Task brief: Exact repetition of a range: find the line containing "Schrijf je eigen review" and the line containing "се използва подходяща метла и машини, като" in the material below, then repeat both and all lines between them, leaving pictures out.

═══ Records shown ═══

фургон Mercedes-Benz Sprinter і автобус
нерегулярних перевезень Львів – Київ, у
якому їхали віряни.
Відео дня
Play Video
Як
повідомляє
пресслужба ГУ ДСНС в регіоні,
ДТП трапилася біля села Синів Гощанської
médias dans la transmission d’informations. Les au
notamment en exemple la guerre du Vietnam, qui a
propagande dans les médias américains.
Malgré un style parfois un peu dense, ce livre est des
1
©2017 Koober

═══
═══ Records shown ═══

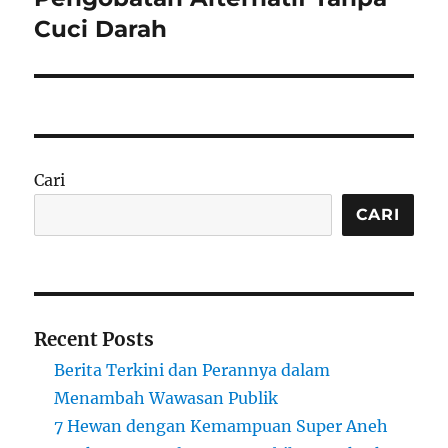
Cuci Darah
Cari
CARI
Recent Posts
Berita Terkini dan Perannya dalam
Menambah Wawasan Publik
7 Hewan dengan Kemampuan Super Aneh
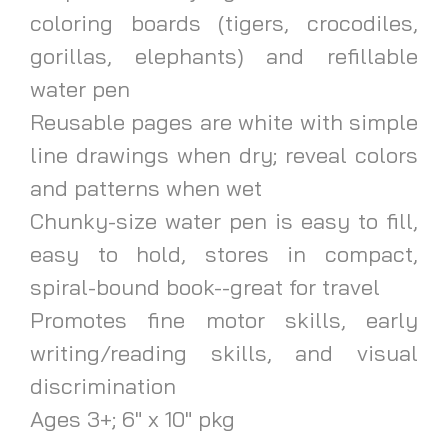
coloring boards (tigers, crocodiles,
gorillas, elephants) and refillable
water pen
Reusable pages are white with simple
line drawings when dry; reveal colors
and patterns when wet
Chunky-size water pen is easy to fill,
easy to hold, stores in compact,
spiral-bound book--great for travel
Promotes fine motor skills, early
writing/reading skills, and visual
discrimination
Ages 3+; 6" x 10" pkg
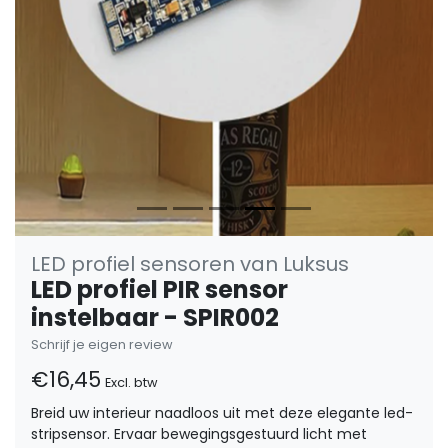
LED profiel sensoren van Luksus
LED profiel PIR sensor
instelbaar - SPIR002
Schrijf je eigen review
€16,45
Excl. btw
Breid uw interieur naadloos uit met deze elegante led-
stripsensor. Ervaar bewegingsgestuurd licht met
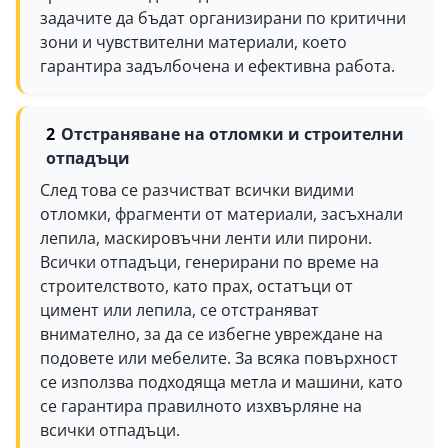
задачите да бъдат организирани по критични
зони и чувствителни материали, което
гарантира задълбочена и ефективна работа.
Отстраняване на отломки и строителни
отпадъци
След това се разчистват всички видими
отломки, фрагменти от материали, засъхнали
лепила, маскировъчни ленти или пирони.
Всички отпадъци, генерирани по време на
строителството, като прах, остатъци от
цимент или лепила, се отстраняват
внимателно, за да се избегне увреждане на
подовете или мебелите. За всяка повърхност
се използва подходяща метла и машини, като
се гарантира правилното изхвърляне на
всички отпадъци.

═══
═══ Records shown ═══

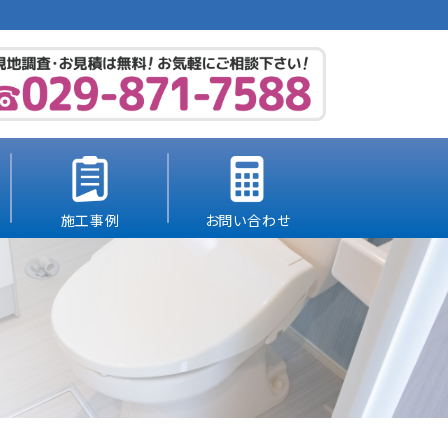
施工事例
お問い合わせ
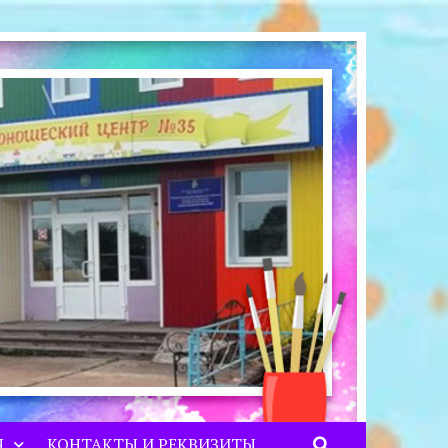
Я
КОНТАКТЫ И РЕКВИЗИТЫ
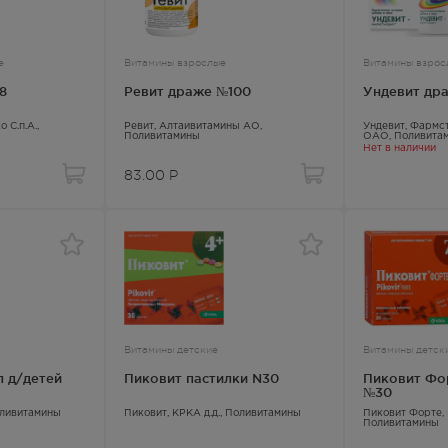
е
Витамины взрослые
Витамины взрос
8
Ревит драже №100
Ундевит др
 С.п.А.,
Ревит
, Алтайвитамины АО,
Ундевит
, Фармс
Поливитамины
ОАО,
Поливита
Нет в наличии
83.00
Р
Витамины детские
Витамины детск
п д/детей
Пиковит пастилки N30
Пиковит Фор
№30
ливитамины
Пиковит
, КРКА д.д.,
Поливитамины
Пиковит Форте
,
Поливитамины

═══

Result for this exercise:
Schrijf je eigen review
€16,45
Excl. btw
Breid uw interieur naadloos uit met deze elegante led-
stripsensor. Ervaar bewegingsgestuurd licht met
задачите да бъдат организирани по критични
зони и чувствителни материали, което
гарантира задълбочена и ефективна работа.
Отстраняване на отломки и строителни
отпадъци
След това се разчистват всички видими
отломки, фрагменти от материали, засъхнали
лепила, маскировъчни ленти или пирони.
Всички отпадъци, генерирани по време на
строителството, като прах, остатъци от
цимент или лепила, се отстраняват
внимателно, за да се избегне увреждане на
подовете или мебелите. За всяка повърхност
се използва подходяща метла и машини, като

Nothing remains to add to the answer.